Robinhood Securities announced it has been approved to act as an IPO underwriter in a post on X by CEO Vlad Tenev. He called the status the “natural next step” after the firm launched IPO Access in 2021 and wrote the industry question has shifted from “why allocate to retail at all?” to “how big can the allocation be?”.

Tenev did not identify the regulator that granted the approval. Underwriting permissions typically involve oversight from the Securities and Exchange Commission and the Financial Industry Regulatory Authority. Moving into the underwriting group allows a firm to help price deals, market offerings, build a book of demand and allocate shares alongside traditional investment banks.

The announcement coincides with reports that SpaceX may make as much as 30% of a proposed offering available to retail investors, and that demand for the listing is approaching four times the planned size.

At the same time, several major crypto exchanges and trading platforms are offering tokenized pre‑IPO products and operating secondary markets that give retail traders synthetic or tokenized access to private shares before a public listing. Some platforms also run on‑chain derivatives tied to private or upcoming public offerings.

A report from market firms Talos and Coin Metrics found that on‑chain pre‑IPO perpetual contracts are becoming a venue for price discovery. The report noted liquidity in those venues increasingly reflects a mix of retail traders, crypto-focused funds and systematic market makers, and it cited SpaceX contracts on one platform as generating billions in volume and hundreds of millions in open interest.
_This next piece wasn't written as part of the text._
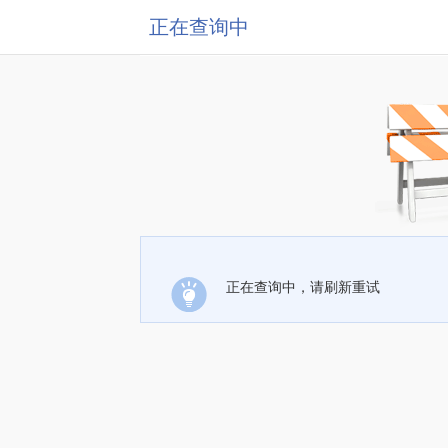
正在查询中
正在查询中，请刷新重试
The report highlighted Cerebras Systems as an example where on‑chain pre‑IPO futures tracked the stock’s opening price within about 1%, while the IPO itself was priced notably lower by underwriters. Samar Sen, vice president of international markets at Talos, noted pre‑IPO perpetuals are unlikely to determine retail versus institutional allocations on their own, but they can provide an additional signal around investor demand ahead of listing.

For underwriters and brokers, on‑chain instruments offer an extra view of demand. Traditional book‑building, regulatory requirements and formal underwriting roles remain the mechanisms by which shares are allocated. Robinhood’s new underwriter status would allow the firm to participate as a lead or co‑underwriter on future deals, which may affect allocations to its retail client base.

Robinhood introduced IPO Access in 2021 to let retail customers apply for shares alongside institutional investors. Crypto platforms’ tokenized products and derivatives for pre‑IPO exposure have expanded over the past two years as alternative channels for retail investors to gain early access to listings.